The slowdown will break a four-year streak.
The steady four-year climb of rental costs in the world’s most expensive office market are expected to come to an end as the global equities rout continues to dampen sentiment of office tenants.
Grade A office rents in Central/Admiralty are expected to drop by 3.8% in 2019 and citywide rents to flatten, according to real estate consultant Colliers, as the office sector takes a beating from the downward spiral of the Hang Seng Index (HSI).
“We now expect a lagging effect of the 22% drop in Hong Kong’s Hang Seng Index from its 2018 high to be a 4% decline in rents in Hong Kong Central in 2019,” the report’s authors said.
Financial stocks have a 48% weighting in the HSI and financial tenants occupy 54% of premium office stock in the CBD. As a result, the office sectors of Hong Kong, along with Seoul are directly tied to the performance of the stock market unlike their regional peers Singapore and Shanghai where rents are relatively insulated from the market downturn.
The HSI has plunged about 13% in 2018 YTD in contrast to a 36% gain in 2017 as deepening trade tensions between the US and China and a higher interest rate environment has weighed on sentiment.
Singapore, on the other hand, is in stronger position to weather the slumping stock markets even as the finance sector accounts for more than 40% of Straits Times Index and prime office stock.
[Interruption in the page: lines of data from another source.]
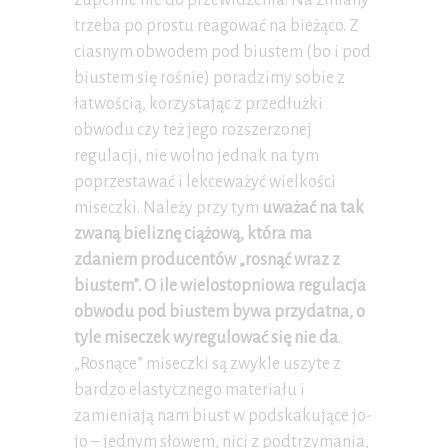
zupełnie nie do przewidzenia. Na zmiany
trzeba po prostu reagować na bieżąco. Z
ciasnym obwodem pod biustem (bo i pod
biustem się rośnie) poradzimy sobie z
łatwością, korzystając z przedłużki
obwodu czy też jego rozszerzonej
regulacji, nie wolno jednak na tym
poprzestawać i lekceważyć wielkości
miseczki. Należy przy tym
uważać na tak
zwaną bieliznę ciążową, która ma
zdaniem producentów „rosnąć wraz z
biustem”. O ile wielostopniowa regulacja
obwodu pod biustem bywa przydatna, o
tyle miseczek wyregulować się nie da
.
„Rosnące” miseczki są zwykle uszyte z
bardzo elastycznego materiału i
zamieniają nam biust w podskakujące jo-
jo – jednym słowem, nici z podtrzymania,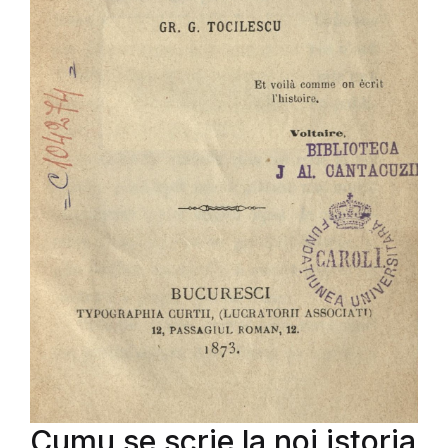
Cumu se scrie la noi istoria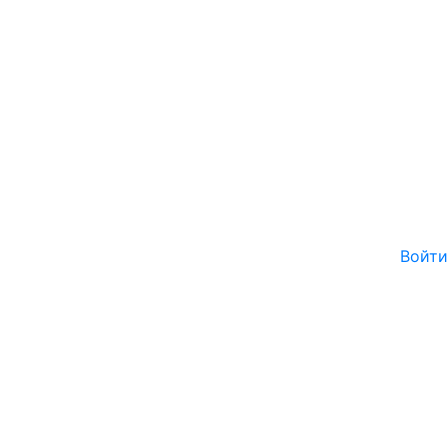
Войти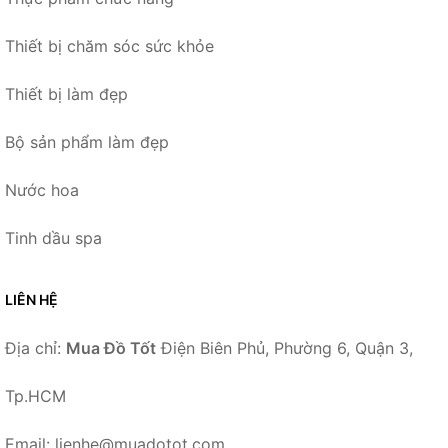
Thiết bị chăm sóc sức khỏe
Thiết bị làm đẹp
Bộ sản phẩm làm đẹp
Nước hoa
Tinh dầu spa
LIÊN HỆ
Địa chỉ:
Mua Đồ Tốt
Điện Biên Phủ, Phường 6, Quận 3,
Tp.HCM
Email: lienhe@muadotot.com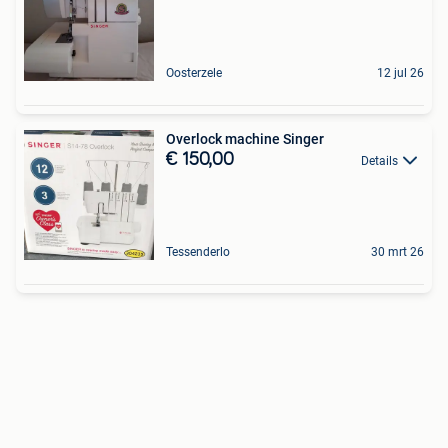
Oosterzele
12 jul 26
Overlock machine Singer
€ 150,00
Details
Tessenderlo
30 mrt 26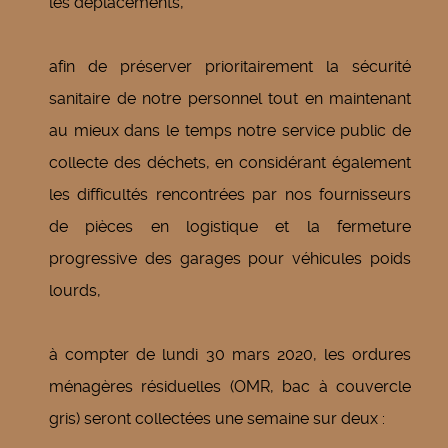
les déplacements,
afin de préserver prioritairement la sécurité
sanitaire de notre personnel tout en maintenant
au mieux dans le temps notre service public de
collecte des déchets, en considérant également
les difficultés rencontrées par nos fournisseurs
de pièces en logistique et la fermeture
progressive des garages pour véhicules poids
lourds,
à compter de lundi 30 mars 2020, les ordures
ménagères résiduelles (OMR, bac à couvercle
gris) seront collectées une semaine sur deux :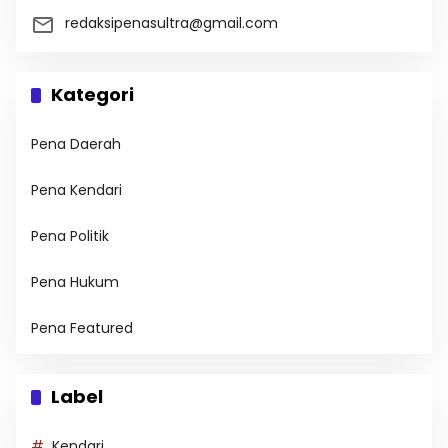
redaksipenasultra@gmail.com
Kategori
Pena Daerah
Pena Kendari
Pena Politik
Pena Hukum
Pena Featured
Label
Kendari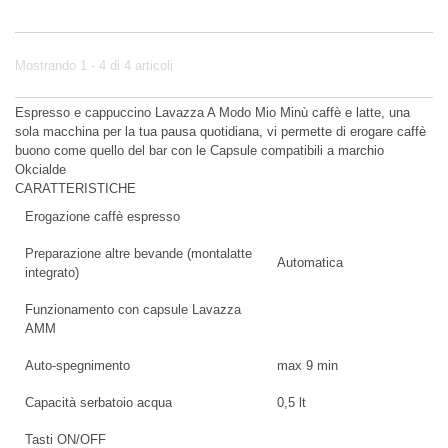
Mostrando 1 - 4 di 4 articoli
Espresso e cappuccino Lavazza A Modo Mio Minù caffè e latte, una
sola macchina per la tua pausa quotidiana, vi permette di erogare caffè
buono come quello del bar con le Capsule compatibili a marchio
Okcialde
CARATTERISTICHE
Erogazione caffè espresso
Preparazione altre bevande (montalatte
Automatica
integrato)
Funzionamento con capsule Lavazza
AMM
Auto-spegnimento
max 9 min
Capacità serbatoio acqua
0,5 lt
Tasti ON/OFF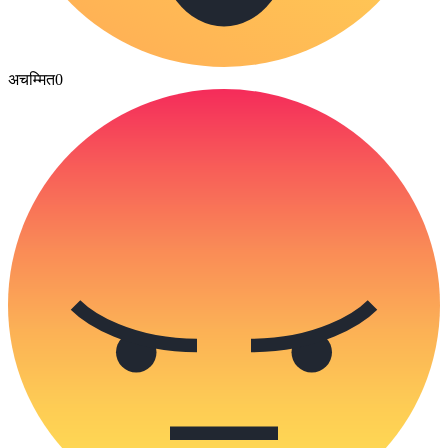
अचम्मित
0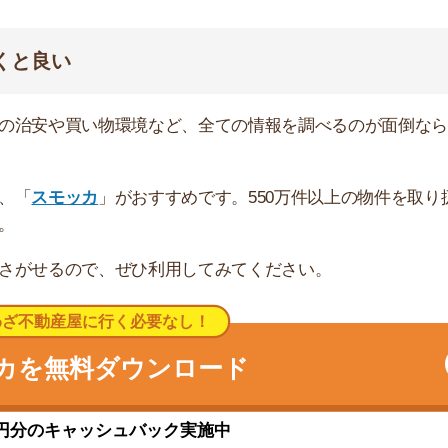
キャッシュバック実施中
低層マンションが多く、家賃相場は周辺エリアと比べて
飛行場があるので、時々飛行機の音が気になる」「キャン
ょっと近寄りがたい」といった口コミが寄せられていまし
三和・クリエイト・ダイソー」があります。また、飲食店
。
り換え1回で約35分です。また、隣の相模大野駅で小田
けます。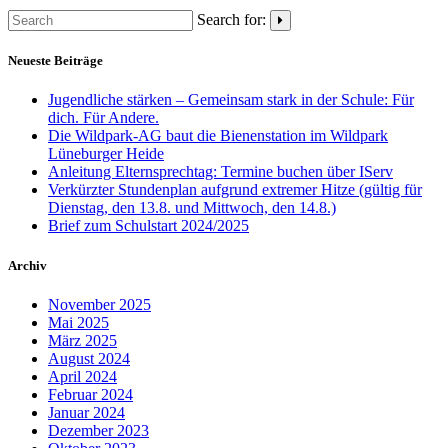
Search for:
Neueste Beiträge
Jugendliche stärken – Gemeinsam stark in der Schule: Für
dich. Für Andere.
Die Wildpark-AG baut die Bienenstation im Wildpark
Lüneburger Heide
Anleitung Elternsprechtag: Termine buchen über IServ
Verkürzter Stundenplan aufgrund extremer Hitze (gültig für
Dienstag, den 13.8. und Mittwoch, den 14.8.)
Brief zum Schulstart 2024/2025
Archiv
November 2025
Mai 2025
März 2025
August 2024
April 2024
Februar 2024
Januar 2024
Dezember 2023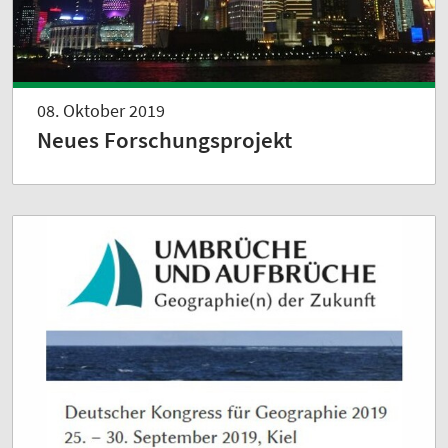
08. Oktober 2019
Neues Forschungsprojekt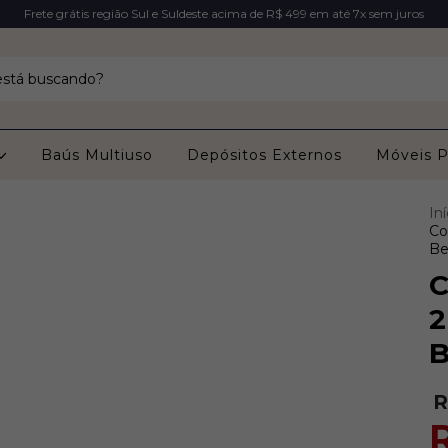
Frete grátis região Sul e Suldeste acima de R$ 499 em até 7x sem juros
Baús Multiuso
Depósitos Externos
Móveis P
Iní
Co
Be
C
2
B
R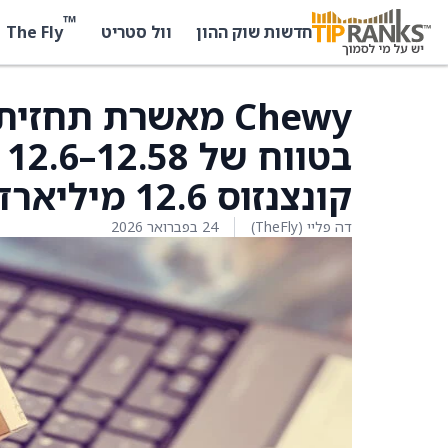
™
The Fly
חדשות שוק ההון
וול סטריט
ב
קונצנזוס 12.6 מיליארד דולר
דה פליי (TheFly)
24 בפברואר 2026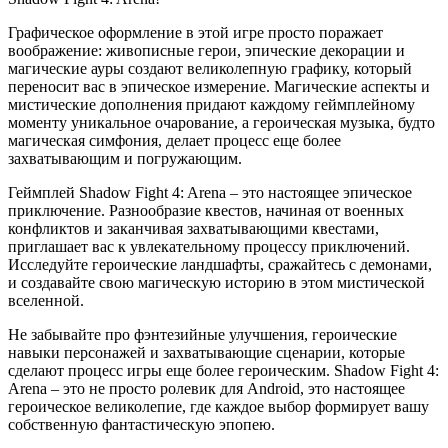
Графическое оформление в этой игре просто поражает
воображение: живописные герои, эпические декорации и
магические ауры создают великолепную графику, который
переносит вас в эпическое измерение. Магические аспекты и
мистические дополнения придают каждому геймплейному
моменту уникальное очарование, а героическая музыка, будто
магическая симфония, делает процесс еще более
захватывающим и погружающим.
Геймплей Shadow Fight 4: Arena – это настоящее эпическое
приключение. Разнообразие квестов, начиная от военных
конфликтов и заканчивая захватывающими квестами,
приглашает вас к увлекательному процессу приключений.
Исследуйте героические ландшафты, сражайтесь с демонами,
и создавайте свою магическую историю в этом мистической
вселенной.
Не забывайте про фэнтезийные улучшения, героические
навыки персонажей и захватывающие сценарии, которые
сделают процесс игры еще более героическим. Shadow Fight 4:
Arena – это не просто ролевик для Android, это настоящее
героическое великолепие, где каждое выбор формирует вашу
собственную фантастическую эпопею.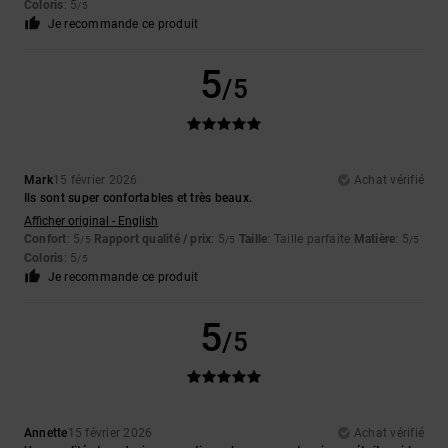
Coloris
: 5
/5
Je recommande ce produit
5
/5
Mark
15 février 2026
Achat vérifié
Ils sont super confortables et très beaux.
Afficher original - English
Confort
: 5
Rapport qualité / prix
: 5
Taille
: Taille parfaite
Matière
: 5
/5
/5
/5
Coloris
: 5
/5
Je recommande ce produit
5
/5
Annette
15 février 2026
Achat vérifié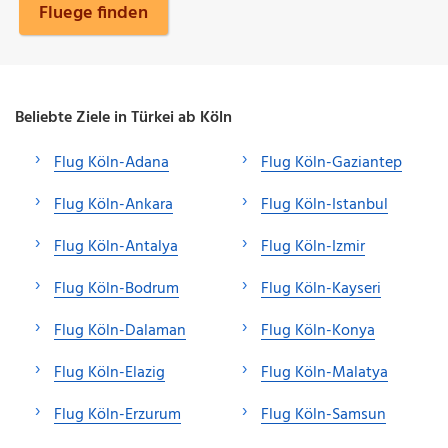
Fluege finden
Beliebte Ziele in Türkei ab Köln
Flug Köln-Adana
Flug Köln-Gaziantep
Flug Köln-Ankara
Flug Köln-Istanbul
Flug Köln-Antalya
Flug Köln-Izmir
Flug Köln-Bodrum
Flug Köln-Kayseri
Flug Köln-Dalaman
Flug Köln-Konya
Flug Köln-Elazig
Flug Köln-Malatya
Flug Köln-Erzurum
Flug Köln-Samsun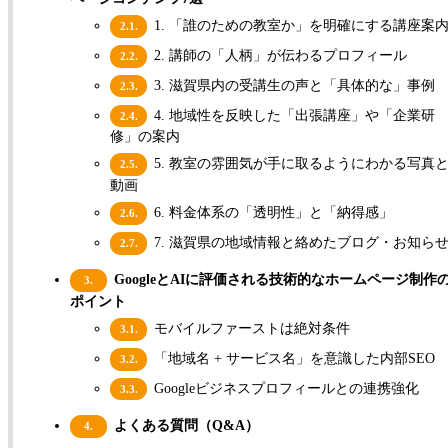
1. 「誰のための教室か」を明確にする講座案
2.1.
2. 講師の「人柄」が伝わるプロフィール
2.2.
3. 滋賀県内の受講生の声と「具体的な」事例
2.3.
4. 地域性を反映した「出張講座」や「企業研
2.4.
修」の案内
5. 教室の雰囲気が手に取るようにわかる写真
2.5.
動画
6. 料金体系の「透明性」と「納得感」
2.6.
7. 滋賀県の地域情報と絡めたブログ・お知ら
2.7.
GoogleとAIに評価される技術的なホームページ制作
3.
ポイント
モバイルファーストは絶対条件
3.1.
「地域名 + サービス名」を意識した内部SEO
3.2.
Googleビジネスプロフィールとの連携強化
3.3.
よくある質問（Q&A）
4.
In fact, Grade A office rents in the Lion City are poised to rise to 8% in 2019 and 5% in 2020 as a consistently tight vacancy and stable rental environment insulates the local office market from growing economic uncertainties.
“Whilst we acknowledge the risk that our rent forecasts may prove too high if turbulence in stock markets continues and results in reduced demand from finance sector occupiers, Singapore looks less vulnerable than Hong Kong in particular to pressure on CBD rents next years,” added Colliers.